Most interview advice is generic to the point of being useless. South African job interviews — whether in the public sector, at a major bank, or at a mid-size company in Sandton — have specific characteristics that are worth understanding before you walk in. Here is what actually matters.
In most South African interviews, particularly at organised employers, there are three things being assessed simultaneously: whether you can do the job (competence), whether you will do the job (motivation and attitude), and whether you will fit into the team and organisation (cultural fit). Different interviewers weight these differently, and the panel format means you may be trying to satisfy three different priorities at the same time.
In the public sector, the weighting is heavily toward competence and minimum requirements. Government interview panels score candidates numerically against structured answer guides. Every candidate gets the same questions. There is less room for personality to carry you and more dependence on having demonstrable, specific experience that matches the post requirements.
In the private sector, particularly at smaller or flatter organisations, cultural fit carries more weight. An interviewer who spends twenty minutes of an hour asking about what you do outside work, what kind of team you prefer, and how you handled a conflict with a colleague is gathering information about whether they want to work with you — not just whether you are qualified.

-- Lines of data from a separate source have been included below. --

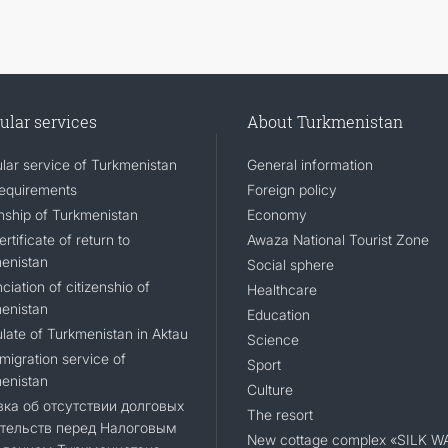
ular services
About Turkmenistan
lar service of Turkmenistan
General information
requirements
Foreign policy
enship of Turkmenistan
Economy
rtificate of return to
Awaza National Tourist Zone
enistan
Social sphere
iation of citizenshio of
Healthcare
enistan
Education
late of Turkmenistan in Aktau
Science
migration service of
Sport
enistan
Culture
ка об отсутствии долговых
The resort
тельств перед Налоговым
New cottage complex «SILK W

The most common interview format in South Africa at any established employer is competency-based questioning. The interviewer asks you to describe a specific situation where you demonstrated a particular skill or behaviour. "Tell me about a time when you had to manage a difficult deadline." "Describe a situation where you had to work with someone who was not pulling their weight." "Give me an example of a time when you had to make a decision without all the information you needed."

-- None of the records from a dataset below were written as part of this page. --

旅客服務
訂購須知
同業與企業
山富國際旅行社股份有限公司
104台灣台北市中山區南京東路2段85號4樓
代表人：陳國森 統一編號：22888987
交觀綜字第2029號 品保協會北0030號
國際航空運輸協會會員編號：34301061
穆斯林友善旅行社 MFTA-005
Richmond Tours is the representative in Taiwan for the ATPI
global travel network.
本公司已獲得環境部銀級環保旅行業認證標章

The STAR method — Situation, Task, Action, Result — is the standard approach to structuring these answers, and it works because it keeps you from rambling. Describe the context briefly (situation), explain what you specifically were responsible for (task), describe what you actually did (action), and tell them what happened as a result (result). The result is the part most candidates skip or make vague. "It worked out well" is not a result. "The project came in two weeks ahead of schedule and under budget, and the client renewed their contract" is a result.
Prepare eight to ten strong stories from your own experience before any significant interview. Stories where you solved a problem, delivered under pressure, managed a conflict, led something, or made a measurable contribution. You will not use all of them in any single interview, but having them ready means you are not trying to think on your feet when the question comes.
Interviewers can tell immediately whether a candidate has done real research or has spent fifteen minutes skimming the company website. The minimum is knowing what the company does, roughly how big it is, and what the role involves. That minimum is not enough to impress anyone.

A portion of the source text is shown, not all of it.